Han joins the Imperial Service to become a pilot, but is demoted into the infantry for insubordination and finds himself in the deep mud of a remote planet – which actually looks quite good before the non-stop narrative rush moves us on. The next thing we know, Han has befriended Chewbacca (Joonas Suotamo) and fallen in with a gang of outlaws led by Becket (Woody Harrelson) and Val (Thandie Newton). Having left the mud planet, we’re thrown into the heist of a roller-coaster train in the mountains.

Howard keeps everything moving at a whip, as if he wants to finish the film under twelve parsecs. But speed paradoxically doesn’t make for excitement. Too much breathlessness and we simply suffocate. The CGI has the gravity-defying weightlessness that removes jeopardy from the sequences and although there are some deaths early on, there’s so little time to get to know the characters, it’s hard to care. It doesn’t seem to have any impact on the other characters either. Never mind – we’re off to another planet with villainous Dryden Vos (Paul Bettany) and another caper is afoot.
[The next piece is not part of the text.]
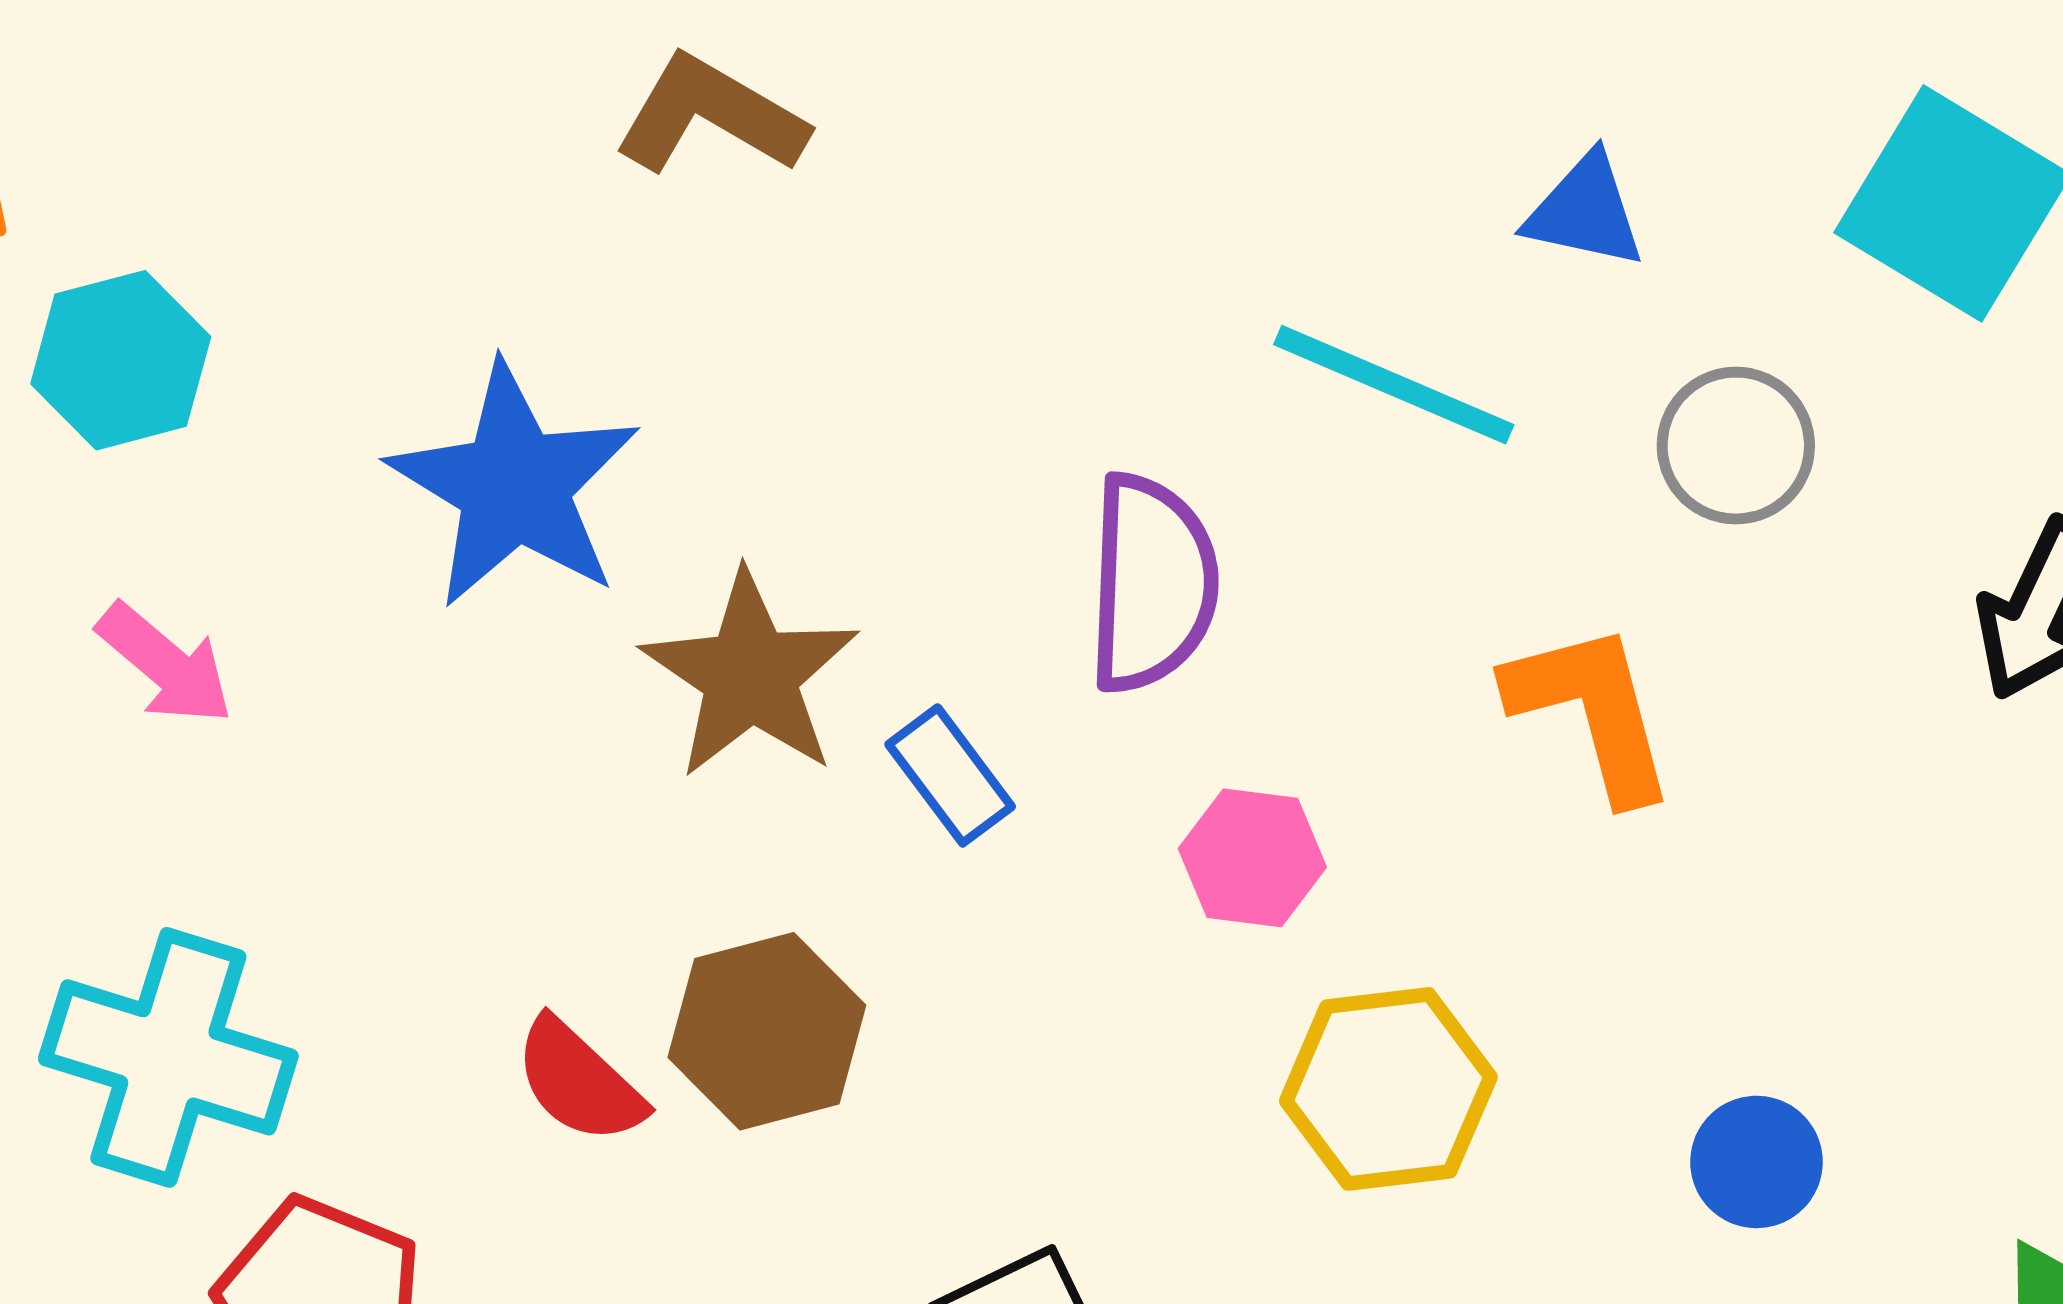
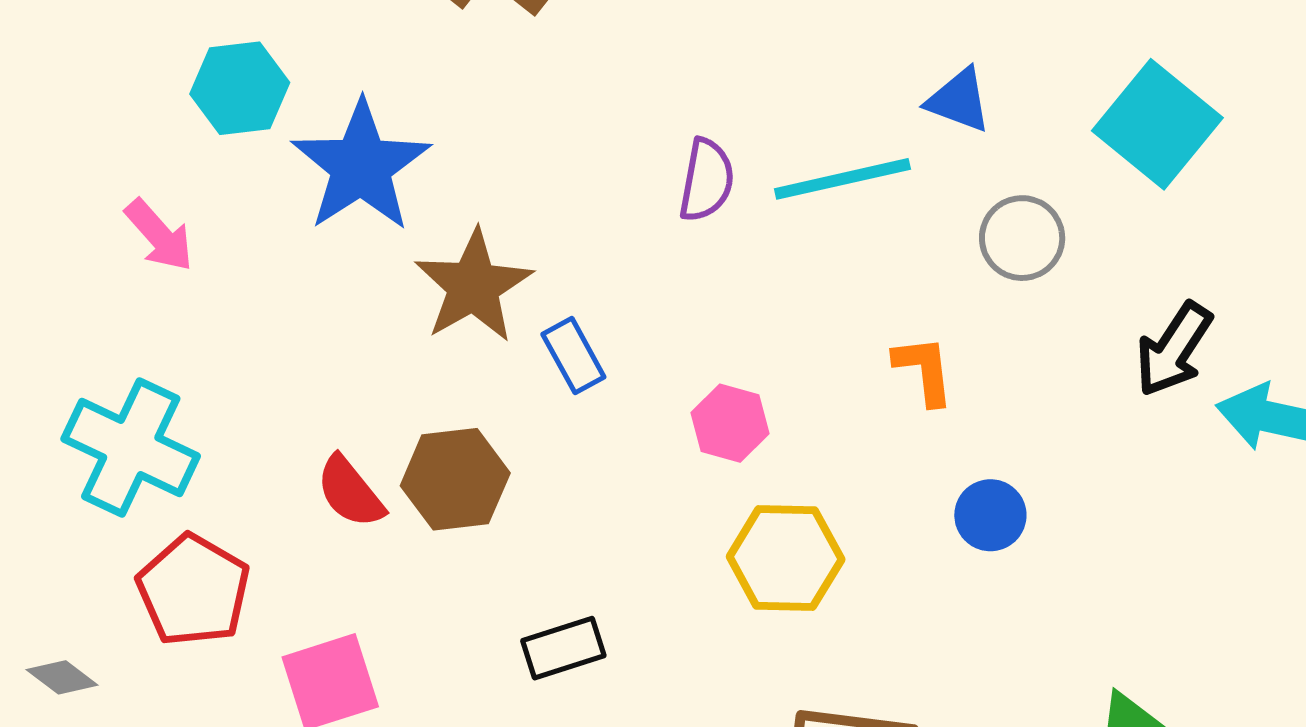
cyan hexagon: (121, 360) -> (240, 88), moved
cyan line: (1394, 385) -> (842, 179), turned -44
purple semicircle: (1152, 583) -> (707, 180), moved, size x0.7
orange L-shape: (1592, 711) -> (924, 370), size x0.7
blue circle: (1757, 1162) -> (990, 515), moved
Here, Han is reunited with Qi’ra and meets up with a comedy robot (Phoebe Waller-Bridge) and Donald Glover’s Lando, who proceeds to steal the film as handily as he cheats at cards. This more comic second half is far better than its predecessor, finding its pace and including some of the best gags. But too much of the film feels like a page of Wookiepedia, dramatised. Joining all the dots and setting up the Boba Fett spin-off makes this Star Wars story much more like a lesser Marvel film, and the cinematography is similarly muddy and undistinguished.

There’s nary a memorable shot in the whole film. As for Ehrenreich’s performance, it’s honestly difficult to tell how good he is. Remarkably for a film called Solo, with so many characters each one nibbling at the scenes, he hardly has room to shine. Ultimately, Solo: A Star Wars Story proves that, like the old chestnut “Who shot first?”, some questions are best left unanswered.